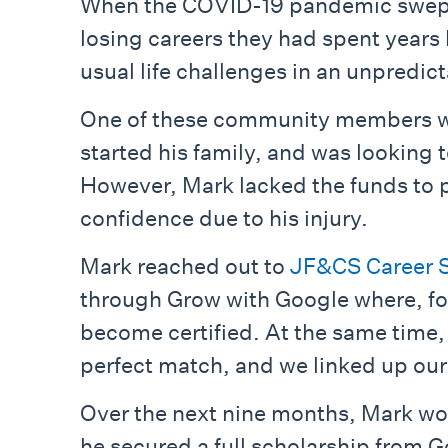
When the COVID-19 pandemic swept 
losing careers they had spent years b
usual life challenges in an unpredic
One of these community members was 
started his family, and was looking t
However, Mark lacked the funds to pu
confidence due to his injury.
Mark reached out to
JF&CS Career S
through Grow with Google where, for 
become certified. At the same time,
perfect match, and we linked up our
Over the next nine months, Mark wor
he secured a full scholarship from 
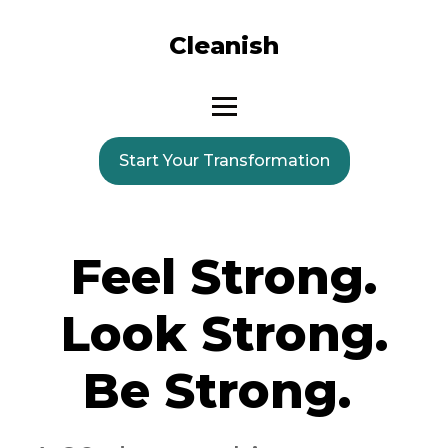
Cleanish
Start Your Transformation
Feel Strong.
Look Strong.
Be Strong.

WORK ITEM: Of all the lines above, tally those with the word "Mark". Write the total only.

RESULT FOR THIS TASK: 3